A carbon tax is a fee for making users of fossil fuels pay for climate damage their fuel use imposes by releasing carbon dioxide into the atmosphere, and for motivating switches to clean energy. Because CO2 is released in strict proportion to the fuel’s carbon content, the carbon tax can be levied “upstream” on the fuel itself when it is extracted from the ground or imported into the U.S.
Carbon tax is shorthand for carbon dioxide tax or CO2 tax — or, one could say, for a carbon pollution tax.
The essence of every fossil fuel — coal, oil and gas — is its carbon and hydrogen atoms. Oxidizing (combusting) those atoms releases their heat energy but also converts carbon to carbon dioxide. Natural gas, with a high ratio of hydrogen to carbon, is the least carbon-intensive fuel, while coal is the opposite. The CO2 released from burning these fuels rises into the upper atmosphere and remains resident there — typically for around a century — trapping heat re-radiated from Earth’s surface and causing global warming and other harmful climate change.
The carbon content of every form of fossil fuel, from anthracite or lignite coal to heating oil and natural gas, is precisely known. A carbon tax obeys these proportions, taxing coal more heavily than petroleum products, and much more than natural gas. This makes a carbon tax simple to document and measure.
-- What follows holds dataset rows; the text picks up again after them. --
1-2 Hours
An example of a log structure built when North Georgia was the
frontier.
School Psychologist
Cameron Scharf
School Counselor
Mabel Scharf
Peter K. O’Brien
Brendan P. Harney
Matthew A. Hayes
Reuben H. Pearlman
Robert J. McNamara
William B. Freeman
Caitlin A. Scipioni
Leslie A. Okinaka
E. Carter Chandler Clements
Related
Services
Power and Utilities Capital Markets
How is a carbon tax implemented?
Utilizing existing tax collection mechanisms, a carbon tax is paid “upstream,” i.e., at the point where fuels are extracted from the Earth and put into the stream of commerce, or imported into the U.S. Fuel suppliers and processors are free to pass along the cost of the tax to the extent that market conditions allow. Placing a tax on carbon gives consumers and producers a monetary incentive to reduce their carbon dioxide emissions.
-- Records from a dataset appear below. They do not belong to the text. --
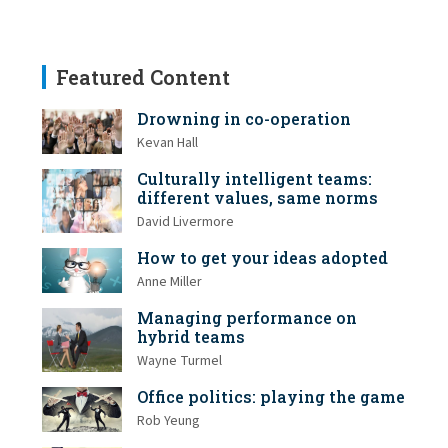
Featured Content
Drowning in co-operation
Kevan Hall
Culturally intelligent teams:
different values, same norms
David Livermore
How to get your ideas adopted
Anne Miller
Managing performance on
hybrid teams
Wayne Turmel
Office politics: playing the game
Rob Yeung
Carbon that is chemically bound into manufactured products such as plastics but is not burned will not be taxed. Similarly, any CO2 from energy production that is permanently sequestered rather than released into the atmosphere won’t be taxed (or will receive an offsetting tax credit). Additionally, some carbon tax proposals include exemptions for export-dependent businesses to help them remain competitive in global markets.